Email updates

Keep up to date with the latest news and content from BMC Genomics and BioMed Central.

Open Access Research article

Consistency of gene starts among Burkholderia genomes

John Dunbar1*, Judith D Cohn2 and Michael E Wall3

Author Affiliations

1 Bioscience Division, Los Alamos National Laboratory, Los Alamos, NM, USA

2 Computer, Computational, and Statistical Sciences Division, Los Alamos National Laboratory, Los Alamos, NM, USA

3 Bioscience Division, Center for Non-Linear Studies, Computer, Computational, and Statistical Sciences Division, Los Alamos National Laboratory, Los Alamos, NM, USA

For all author emails, please log on.

BMC Genomics 2011, 12:125  doi:10.1186/1471-2164-12-125

Published: 22 February 2011

Abstract

Background

Evolutionary divergence in the position of the translational start site among orthologous genes can have significant functional impacts. Divergence can alter the translation rate, degradation rate, subcellular location, and function of the encoded proteins.

Results

Existing Genbank gene maps for Burkholderia genomes suggest that extensive divergence has occurred--53% of ortholog sets based on Genbank gene maps had inconsistent gene start sites. However, most of these inconsistencies appear to be gene-calling errors. Evolutionary divergence was the most plausible explanation for only 17% of the ortholog sets.

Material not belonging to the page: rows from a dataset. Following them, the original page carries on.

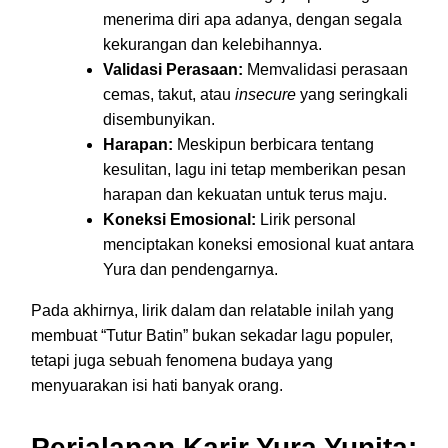
menerima diri apa adanya, dengan segala
kekurangan dan kelebihannya.
Validasi Perasaan:
Memvalidasi perasaan
cemas, takut, atau
insecure
yang seringkali
disembunyikan.
Harapan:
Meskipun berbicara tentang
kesulitan, lagu ini tetap memberikan pesan
harapan dan kekuatan untuk terus maju.
Koneksi Emosional:
Lirik personal
menciptakan koneksi emosional kuat antara
Yura dan pendengarnya.
Pada akhirnya, lirik dalam dan relatable inilah yang
membuat “Tutur Batin” bukan sekadar lagu populer,
tetapi juga sebuah fenomena budaya yang
menyuarakan isi hati banyak orang.
Perjalanan Karir Yura Yunita:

Correcting probable errors in the Genbank gene maps decreased the percentage of ortholog sets with inconsistent starts by 68%, increased the percentage of ortholog sets with extractable upstream intergenic regions by 32%, increased the sequence similarity of intergenic regions and predicted proteins, and increased the number of proteins with identifiable signal peptides.

Conclusions

Our findings highlight an emerging problem in comparative genomics: single-digit percent errors in gene predictions can lead to double-digit percentages of inconsistent ortholog sets. The work demonstrates a simple approach to evaluate and improve the quality of gene maps.